The Dual-Use Problem
This is the uncomfortable part. The very capability that allows defenders to harden their systems before attackers find the flaws can just as easily be weaponised. An attacker with access to Claude can use it to systematically hunt vulnerabilities in legacy firmware faster than any human researcher. And unlike modern software, which gets security patches and updates, many embedded devices cannot be patched at all. Once deployed, they are frozen in time.
Anthropic and others in the security industry are aware of this risk. The company has implemented detection systems called "probes" that monitor Claude's internal activity for signs of malicious use. It has also restricted access to Claude Code Security to authorised users. But these are reactive controls in a fundamentally asymmetric arms race. Defenders must find and fix every flaw. Attackers only need to find one.
There is a legitimate counterargument. Many security researchers argue that accelerated vulnerability discovery is on balance beneficial. If AI can find bugs faster than humans, then defenders who move quickly have an advantage. Mozilla's collaboration with Anthropic resulted in 22 high-severity Firefox vulnerabilities being identified and patched in just two weeks. That is a powerful demonstration of AI-assisted defense in action.
But the Firefox case is almost the ideal scenario. Firefox is modern, widely deployed, maintained by a dedicated security team, and running on systems that can be updated over the internet. The vast majority of legacy microcontroller firmware has none of these properties.
The Scale of Neglect
A crucial detail often overlooked in the recent hype around AI vulnerability discovery is that this technology does not solve the fundamental problem facing security teams: they are drowning in alerts.
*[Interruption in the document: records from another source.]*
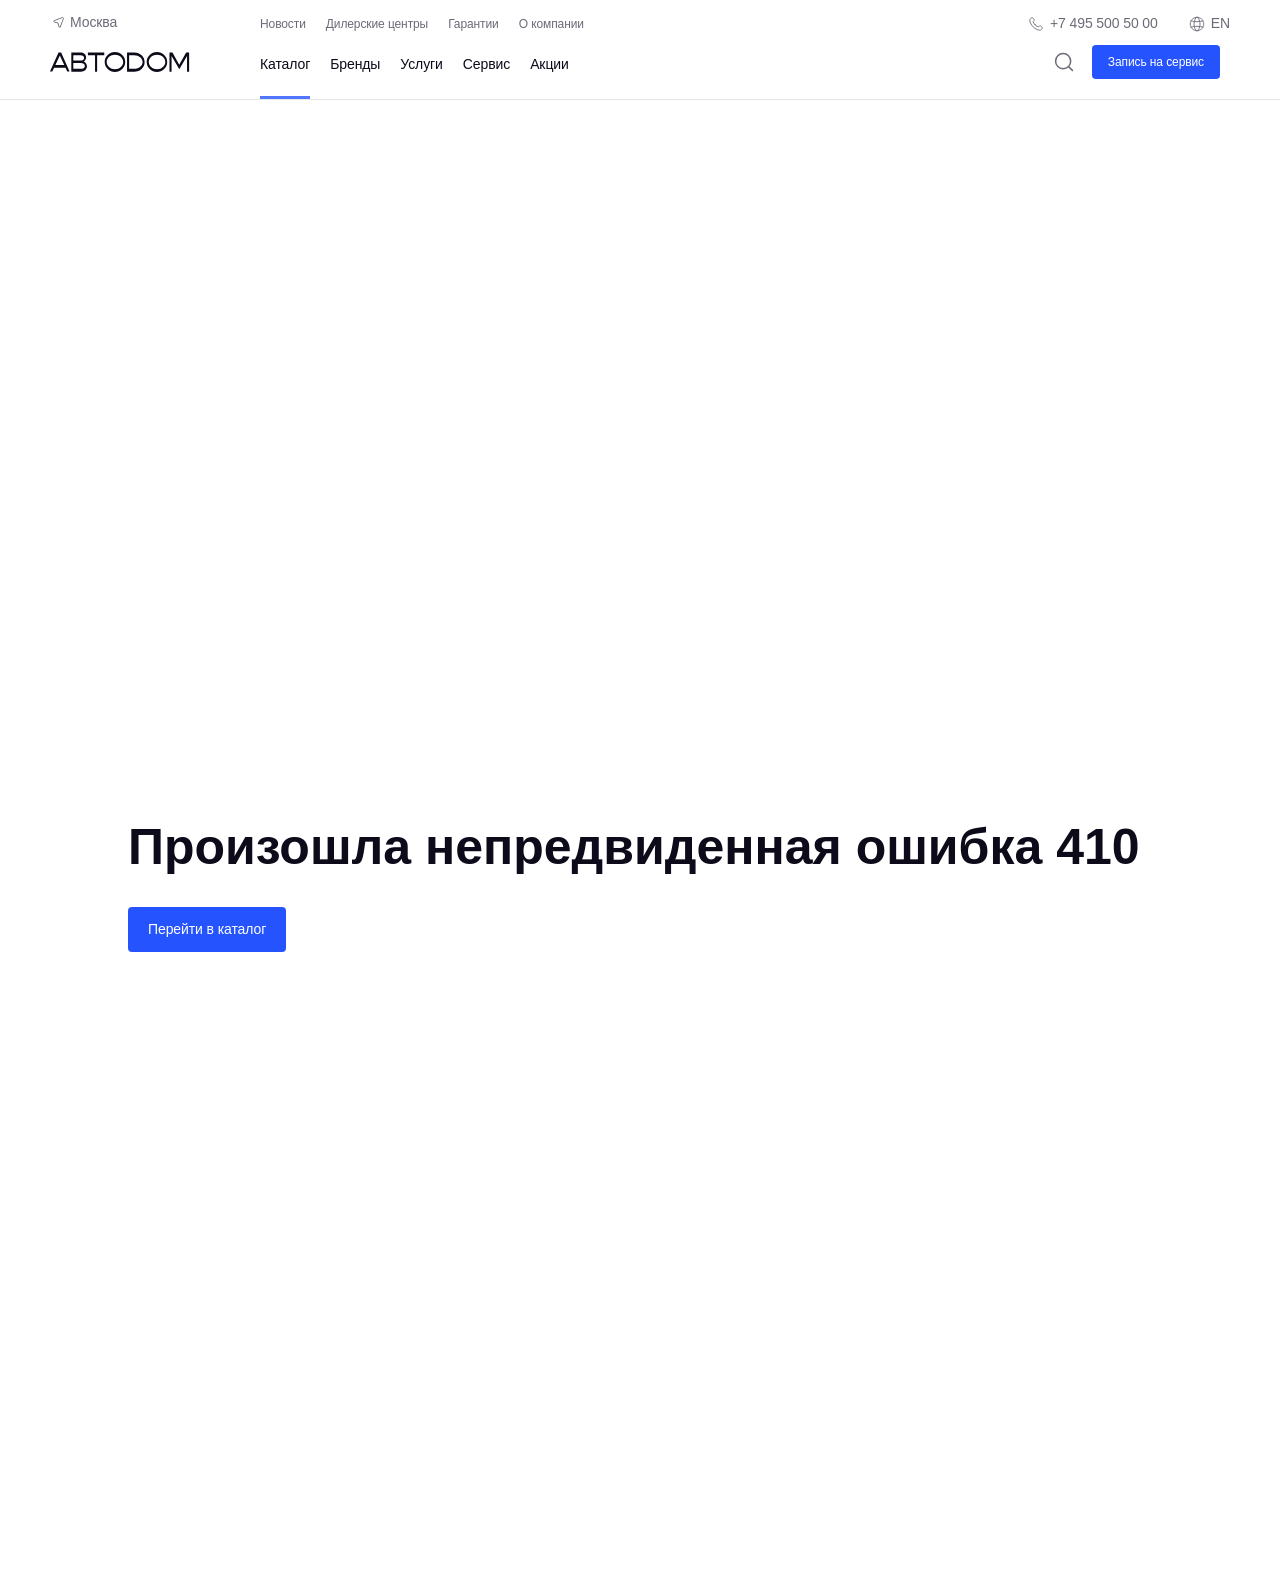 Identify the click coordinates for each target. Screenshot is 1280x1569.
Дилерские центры (377, 24)
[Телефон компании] (1092, 23)
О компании (551, 24)
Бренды (355, 64)
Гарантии (473, 24)
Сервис (486, 64)
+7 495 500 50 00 (1104, 23)
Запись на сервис (1156, 62)
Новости (283, 24)
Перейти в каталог (207, 929)
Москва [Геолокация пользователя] (83, 22)
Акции (549, 64)
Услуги (421, 64)
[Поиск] (1064, 61)
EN (1209, 24) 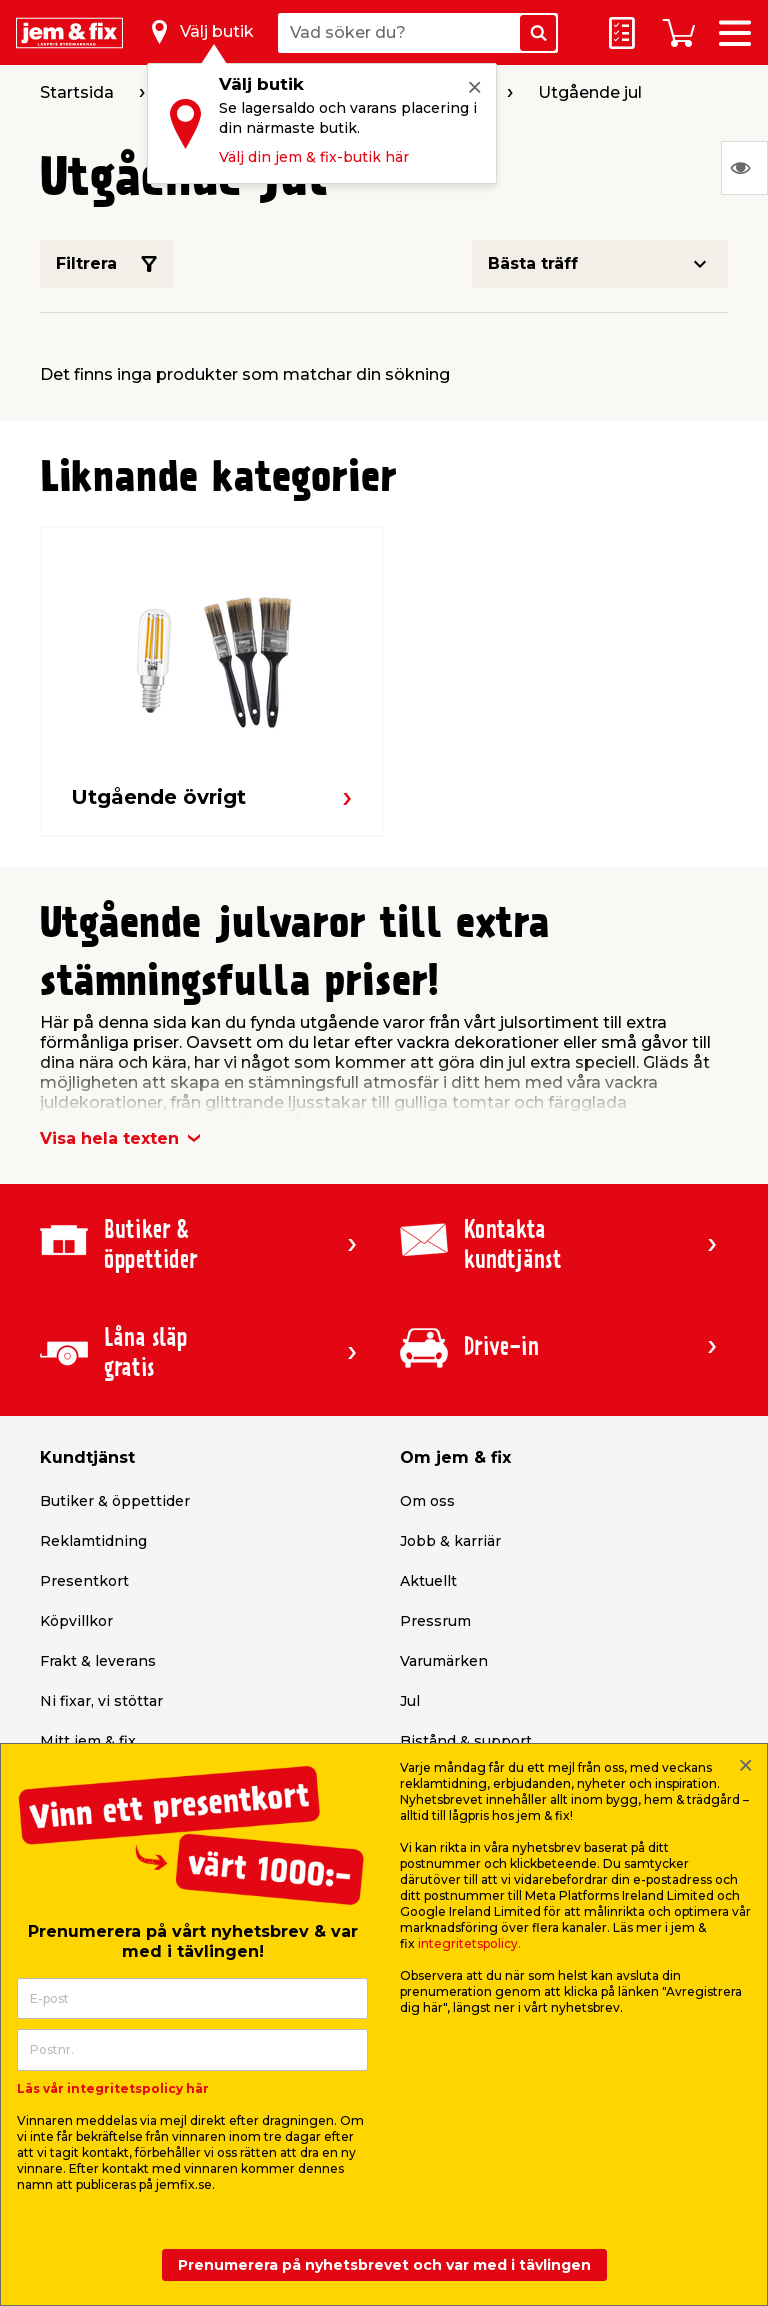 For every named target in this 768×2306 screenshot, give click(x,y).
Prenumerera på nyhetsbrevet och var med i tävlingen (384, 2265)
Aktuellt (428, 1581)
AI-generated security reports often come with a high false positive rate and put enormous burden on maintainers already stretched thin. For open source projects maintained by volunteers, a deluge of AI-discovered vulnerabilities can overwhelm rather than help.
For legacy embedded systems, the problem is worse. Many of these devices have no development team to speak of. The original engineers have moved on. The hardware manufacturer may no longer exist. Finding a vulnerability in a device's firmware is almost meaningless if there is no path to patching it.
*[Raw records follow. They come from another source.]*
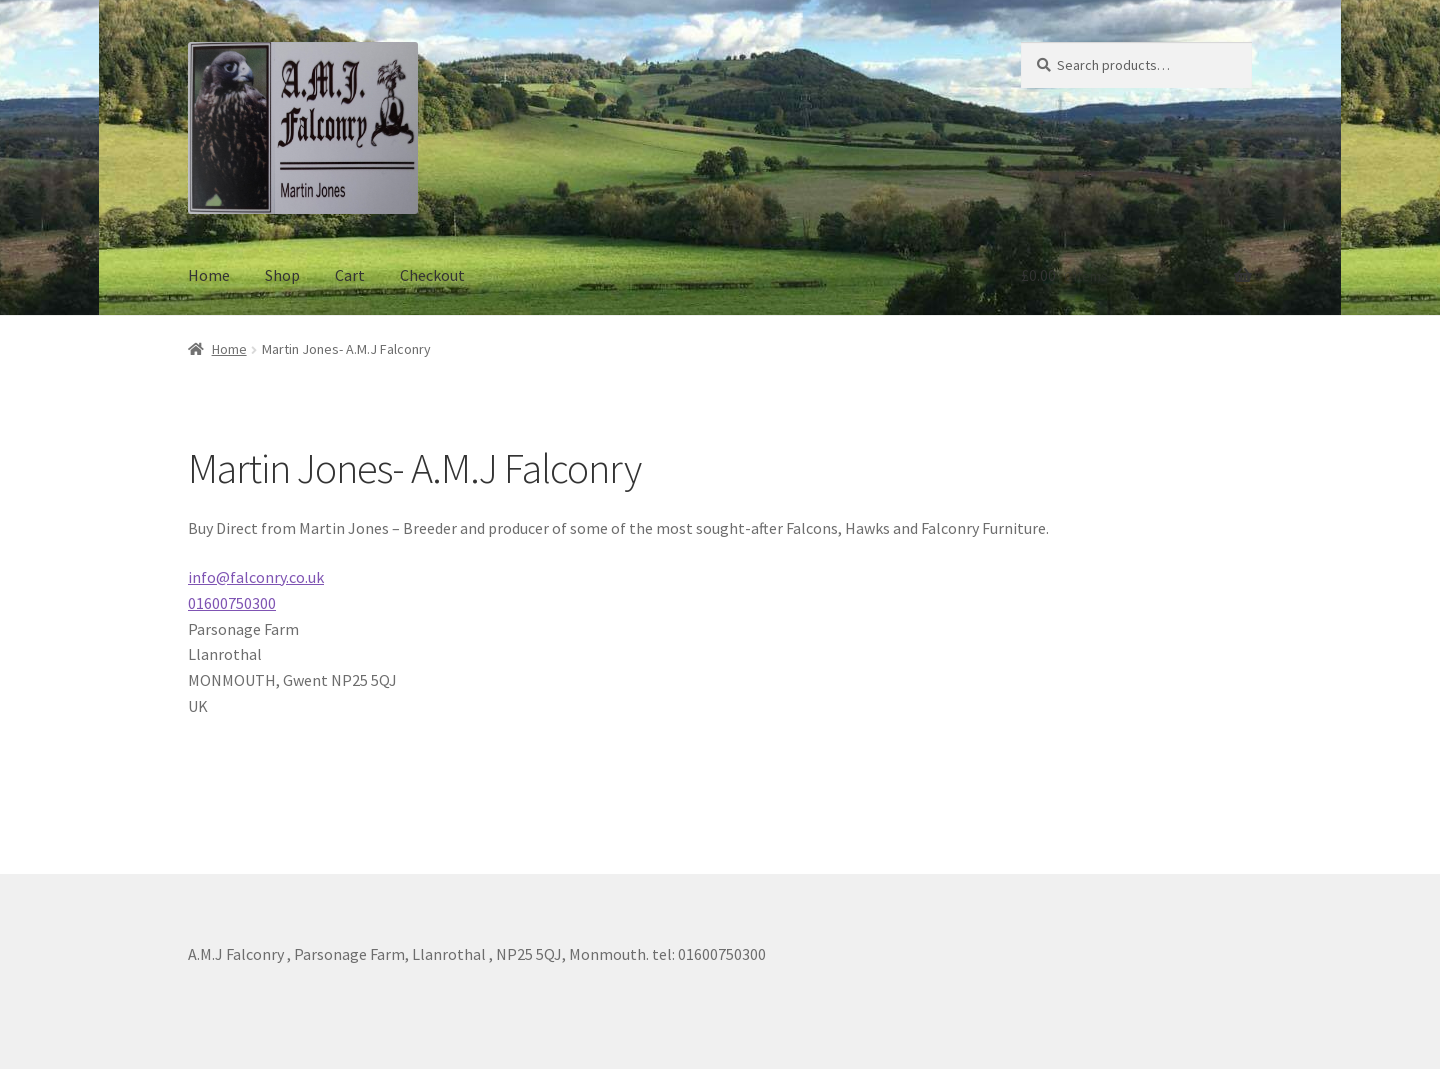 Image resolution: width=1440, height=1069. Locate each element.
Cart (350, 275)
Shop (282, 275)
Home (209, 275)
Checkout (432, 275)
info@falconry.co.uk (256, 577)
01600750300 (232, 603)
The practical implication is sobering. We are entering a period where AI can find security flaws faster than the world can fix them. That creates a window of vulnerability that grows wider each month as AI models improve. Standard vulnerability disclosure timelines, typically 90 days from discovery to public release, may become obsolete. The security community will need to move much faster.
Microsoft Azure CTO Mark Russinovich, who first shared the Apple II example publicly, framed the challenge clearly: "We are entering an era of automated, AI-accelerated vulnerability discovery that will be leveraged by both defenders and attackers." That is the situation. The question now is whether defenders can move fast enough to stay ahead.